Ahipara environmental campaigner Rueben Taipari Porter will contest the Northland byelection for the Mana Party.
Mr Porter said he had accepted the party's candidacy because he was concerned about corruption, blatant disregard for the democratic system, fast-tracked laws, the misuse of Government intelligence services, "convenient forgetfulness" and other unethical practices.
"National made a lot of promises in the election last year and has kept none of them.
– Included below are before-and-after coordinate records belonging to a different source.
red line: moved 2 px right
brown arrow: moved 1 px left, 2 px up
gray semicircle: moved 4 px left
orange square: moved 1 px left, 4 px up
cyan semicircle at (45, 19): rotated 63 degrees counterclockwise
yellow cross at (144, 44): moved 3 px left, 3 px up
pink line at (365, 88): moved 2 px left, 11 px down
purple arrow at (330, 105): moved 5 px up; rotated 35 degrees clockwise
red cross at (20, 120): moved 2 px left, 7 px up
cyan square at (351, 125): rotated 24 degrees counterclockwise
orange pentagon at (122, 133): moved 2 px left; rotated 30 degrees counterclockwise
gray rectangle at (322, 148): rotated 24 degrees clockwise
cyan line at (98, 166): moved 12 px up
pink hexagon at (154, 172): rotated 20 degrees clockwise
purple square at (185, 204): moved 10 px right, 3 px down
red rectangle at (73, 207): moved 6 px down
It seems to be a regular occurrence that National takes Northland voters for granted," he said.
Now National was going to cost the country close to $1 million for a byelection which could have been avoided had they investigated their candidates more thoroughly.
Mr Porter said the future Northland economy, and Mana policies benefiting local businesses, would be a major focus in his campaign.
Mana was strongly opposed to "toxic mining" and deep-sea oil drilling, because they posed major risks with no prospect of compensation or anyone being held accountable if a disaster occurred.
"Risking our homes and seas for the Government's financial benefit will not bring prosperity to our communities. Mana believes in an environmentally sustainable economy, married with modern technology and our unique cultural identity," he said.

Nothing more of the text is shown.